C’est pour moi la chose la plus importante de toute car je sais qu’elle est irrépétable.
Et c’est pour cela que je t’écris cette lettre : car si le verrou derrière
lequel tu te trouves physiquement a été fermé, je suis certain, en lisant ce que
tu écris, que tu ne te résignes pas à verrouiller ton intellect, et qu’en tant
qu’intellectuel tu l’utilises pour qu’on ouvre à nouveau ce verrou. Et moi non
plus qui suis dehors, je ne veux pas m’enfermer dans mon « dehors »

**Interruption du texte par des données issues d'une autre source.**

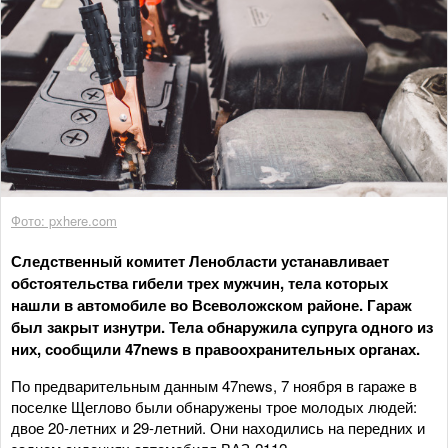
Фото: pxhere.com
Следственный комитет Ленобласти устанавливает
обстоятельства гибели трех мужчин, тела которых
нашли в автомобиле во Всеволожском районе. Гараж
был закрыт изнутри. Тела обнаружила супруга одного из
них, сообщили 47news в правоохранительных органах.
По предварительным данным 47news, 7 ноября в гараже в
поселке Щеглово были обнаружены трое молодых людей:
двое 20-летних и 29-летний. Они находились на передних и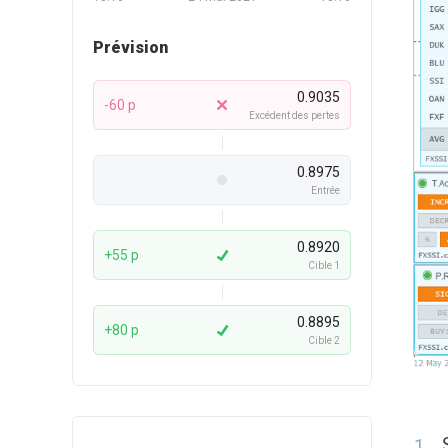
Prévision
0.9035
-60 p
Excédent des pertes
0.8975
Entrée
0.8920
+55 p
Cible 1
0.8895
+80 p
Cible 2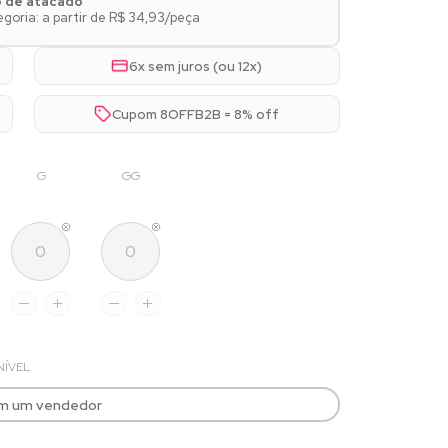
o de atacado
goria: a partir de R$ 34,93/peça
6x sem juros (ou 12x)
Cupom 8OFFB2B = 8% off
G
GG
NÍVEL
om um vendedor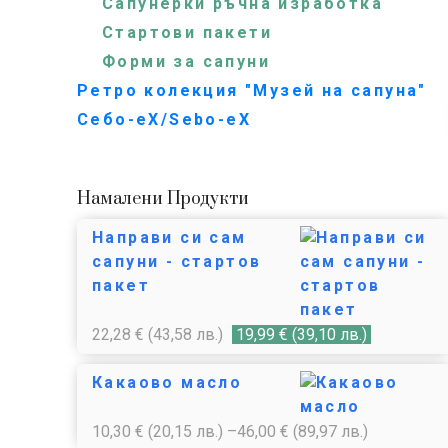
Сапунерки ръчна изработка
Стартови пакети
Форми за сапуни
Ретро колекция "Музей на сапуна"
Себо-еХ/Sebo-eX
Намалени Продукти
Направи си сам
сапуни - стартов
пакет
22,28
€
(43,58 лв.)
19,99
€
(39,10 лв.)
Какаово масло
10,30
€
(20,15 лв.)
–
46,00
€
(89,97 лв.)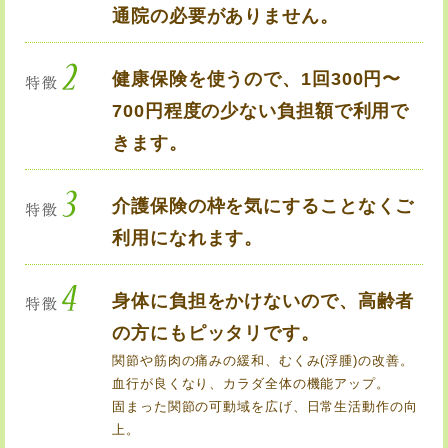
通院の必要がありません。
健康保険を使うので、1回300円〜
700円程度の少ない負担額で利用で
きます。
介護保険の枠を気にすることなくご
利用になれます。
身体に負担をかけないので、高齢者
の方にもピッタリです。
関節や筋肉の痛みの緩和、むくみ(浮腫)の改善。
血行が良くなり、カラダ全体の機能アップ。
固まった関節の可動域を広げ、日常生活動作の向
上。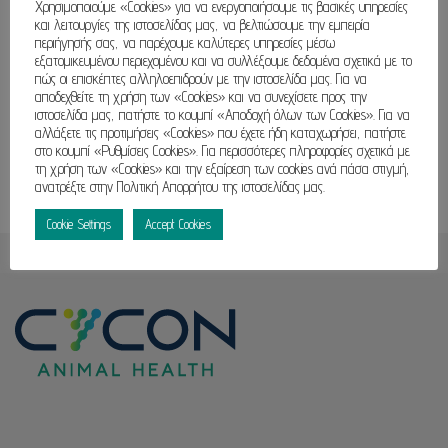
Χρησιμοποιούμε «Cookies» για να ενεργοποιήσουμε τις βασικές υπηρεσίες
και λειτουργίες της ιστοσελίδας μας, να βελτιώσουμε την εμπειρία
περιήγησής σας, να παρέχουμε καλύτερες υπηρεσίες μέσω
εξατομικευμένου περιεχομένου και να συλλέξουμε δεδομένα σχετικά με το
πώς οι επισκέπτες αλληλοεπιδρούν με την ιστοσελίδα μας. Για να
αποδεχθείτε τη χρήση των «Cookies» και να συνεχίσετε προς την
ιστοσελίδα μας, πατήστε το κουμπί «Αποδοχή όλων των Cookies». Για να
αλλάξετε τις προτιμήσεις «Cookies» που έχετε ήδη καταχωρήσει, πατήστε
στο κουμπί «Ρυθμίσεις Cookies». Για περισσότερες πληροφορίες σχετικά με
τη χρήση των «Cookies» και την εξαίρεση των cookies ανά πάσα στιγμή,
ανατρέξτε στην Πολιτική Απορρήτου της ιστοσελίδας μας.
Cookie Settings
Accept Cookies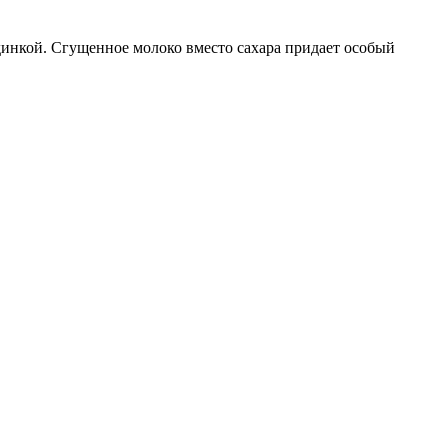
динкой. Сгущенное молоко вместо сахара придает особый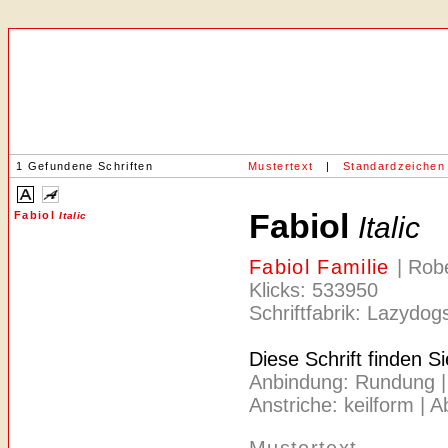
1 Gefundene Schriften
Mustertext
|
Standardzeichen
Fabiol
Fabiol
Italic
Italic
Fabiol Familie
| Rob
Klicks: 533950
Schriftfabrik: Lazydo
Diese Schrift finden S
Anbindung: Rundung | A
Anstriche: keilform | 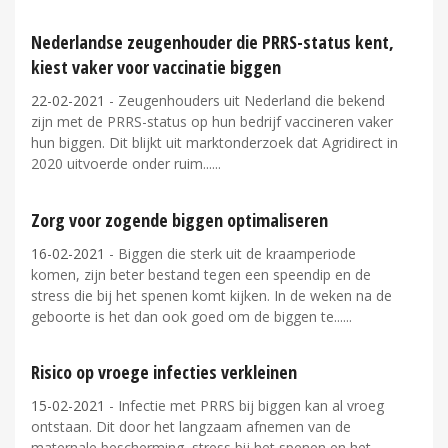
Nederlandse zeugenhouder die PRRS-status kent,
kiest vaker voor vaccinatie biggen
22-02-2021
- Zeugenhouders uit Nederland die bekend
zijn met de PRRS-status op hun bedrijf vaccineren vaker
hun biggen. Dit blijkt uit marktonderzoek dat Agridirect in
2020 uitvoerde onder ruim...
Zorg voor zogende biggen optimaliseren
16-02-2021
- Biggen die sterk uit de kraamperiode
komen, zijn beter bestand tegen een speendip en de
stress die bij het spenen komt kijken. In de weken na de
geboorte is het dan ook goed om de biggen te...
Risico op vroege infecties verkleinen
15-02-2021
- Infectie met PRRS bij biggen kan al vroeg
ontstaan. Dit door het langzaam afnemen van de
maternale bescherming, stress bij het spenen en het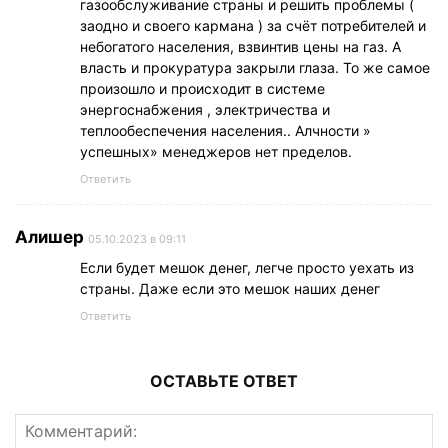
газообслуживание страны и решить проблемы (
заодно и своего кармана ) за счёт потребителей и
небогатого населения, взвинтив цены на газ. А
власть и прокуратура закрыли глаза. То же самое
произошло и происходит в системе
энергоснабжения , электричества и
теплообеспечения населения.. Алчности »
успешных» менеджеров нет пределов.
Ответить
Алишер
05.10.2023 в 09:11
Если будет мешок денег, легче просто уехать из
страны. Даже если это мешок наших денег
Ответить
ОСТАВЬТЕ ОТВЕТ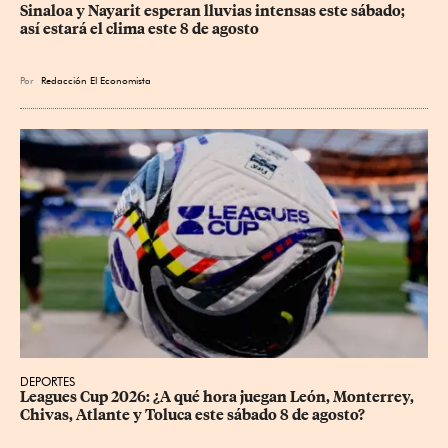
Sinaloa y Nayarit esperan lluvias intensas este sábado; 
así estará el clima este 8 de agosto
Por
Redacción El Economista
DEPORTES
Leagues Cup 2026: ¿A qué hora juegan León, Monterrey, 
Chivas, Atlante y Toluca este sábado 8 de agosto?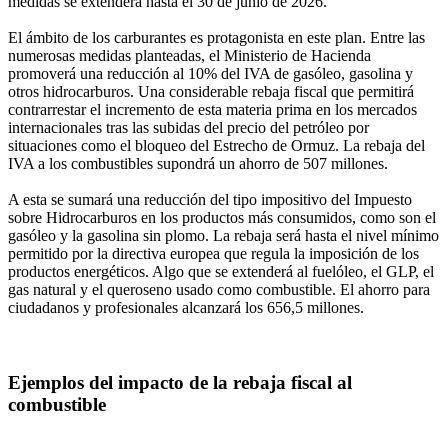
medidas se extenderá hasta el 30 de junio de 2026.
El ámbito de los carburantes es protagonista en este plan. Entre las
numerosas medidas planteadas, el Ministerio de Hacienda
promoverá una reducción al 10% del IVA de gasóleo, gasolina y
otros hidrocarburos. Una considerable rebaja fiscal que permitirá
contrarrestar el incremento de esta materia prima en los mercados
internacionales tras las subidas del precio del petróleo por
situaciones como el bloqueo del Estrecho de Ormuz. La rebaja del
IVA a los combustibles supondrá un ahorro de 507 millones.
A esta se sumará una reducción del tipo impositivo del Impuesto
sobre Hidrocarburos en los productos más consumidos, como son el
gasóleo y la gasolina sin plomo. La rebaja será hasta el nivel mínimo
permitido por la directiva europea que regula la imposición de los
productos energéticos. Algo que se extenderá al fuelóleo, el GLP, el
gas natural y el queroseno usado como combustible. El ahorro para
ciudadanos y profesionales alcanzará los 656,5 millones.
Ejemplos del impacto de la rebaja fiscal al
combustible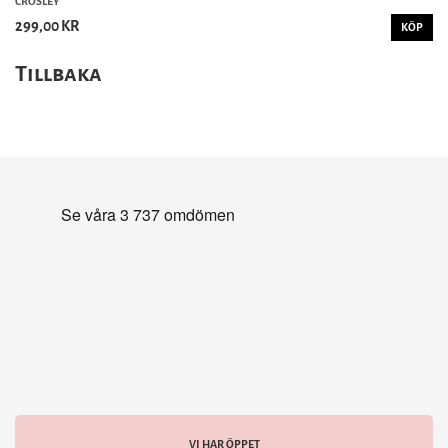
CROSLEY
299,00 KR
KÖP
Tillbaka
VI HAR ÖPPET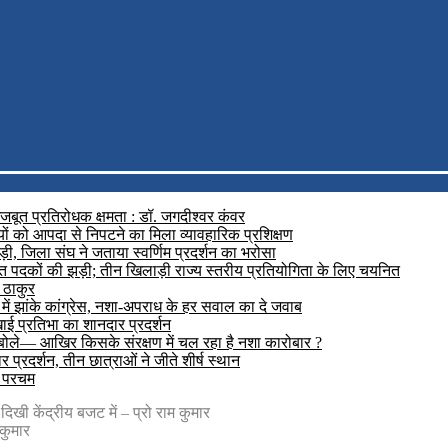
मजबूत प्रतिरोधक क्षमता : डॉ. जगदीश्वर कंवर
यों को आपदा से निपटने का मिला व्यावहारिक प्रशिक्षण
़ी, जिला संघ ने जताया स्वर्णिम प्रदर्शन का भरोसा
रजत पदकों की झड़ी; तीन खिलाड़ी राज्य स्तरीय प्रतियोगिता के लिए चयनित
 ठाकुर
में झांके कांग्रेस, नशा-अपराध के हर सवाल का दे जवाब
दिखाई प्रतिभा का शानदार प्रदर्शन
 बोले— आखिर किसके संरक्षण में चल रहा है नशा कारोबार ?
प्रदर्शन, तीन छात्राओं ने जीते शीर्ष स्थान
ा परचम
खी केंद्रीय बजट में – प्रो राम कुमार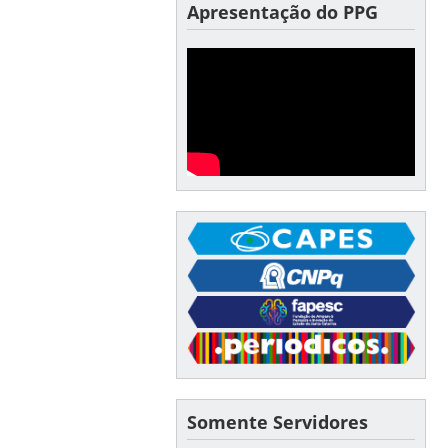
Apresentação do PPG
Somente Servidores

avec un verrou. Le monde peut-être une prison et Il mondo é una prigione
(1949) de Guglielmo Petroni en est la splendide description romanesque. » Antonio
Tabucchi s’adresse à Adriano Sofri, condamné à 22 ans de prison comme commanditaire
présumé de l’assassinat du commissaire Calabresi en 1972.
Dans ce texte (la gastrite de Platon Ed. Mille et une nuits) il
est question du rôle de l’intellectuel, de sa parole, de son droit et de son devoir
d’intervention. Tout homme, en tant qu’être
de langage, n’est-il pas un animal intellectuel ? Comment
l’écrivain articule-t-il son existence physique, citoyenne, quotidienne avec l’écriture
qu’il pratique. Doit-il se consacrer à l’œuvre littéraire chargée d’édifier les
générations à venir, comme le prétend Umberto Eco, ou bien est-il engagé, cœur,
corps et âme dans ce présent où s’invente l’avenir ? Dimanche
matin, la ville s’est réveillé tard. La fête a continué, fête de la pensée vivante,
de la jubilation de penser et de vivre, au Cinéma Eden, aux Silos, dans les rues,
devant un thé turc au Grand Garage. Affichés partout les engagements des uns et
des autres, au fil du temps et des lieux, de la France du siècle dernier, avec
la collection de Dutailly, à l’Afrique du Sud de l’apartheid. Vivre,
rêver – car « l’acte de connaissance intellectuelle est aussi un acte de
création » (M.Blanchot) Un acte toujours
en cours, un texte inachevé… Juin
« Cette fois, elle est
morte, elle a été écrasée complètement ! » Nous
sommes en cellule- école, deux détenus bavardent. « Ce
n’est pas la première fois, elle le faisait exprès, de se faire renverser pour
toucher des pensions, des assurances... mais cette fois, le camion, il lui a roulé
dessus complètement ». Il y a du rire
dans la voix de celui qui parle, un certain amusement, c’est la blague de l’arroseur
arrosé, ou de celui qui se fait prendre à son propre jeu. « C’est
la famille qui est comme ça, tous, ils se font estropier, et puis voilà... » « L’absence
de pratique de lecture, d’ouverture sur le monde, maintient la personne en situation
d’illettrisme ou d’analphabétisme dans une pauvreté qui va bien au-delà de la
pauvreté matérielle, et qui se traduit souvent par l’isolement et le repli sur
soi », écrit Initiales dans son projet de colloque. « Les
acteurs sur le terrain, après plusieurs années d’expériences, évoquent cette « reproduction
orale et culturelle » qui les conduit souvent à intervenir auprès de plusieurs
générations de la même famille » Il
y a gros à parier que cette « elle » dont parlaient les détenus ce matin
ignorait la lecture, qu’elle n’avait jamais rien connu d’autre que cette « culture »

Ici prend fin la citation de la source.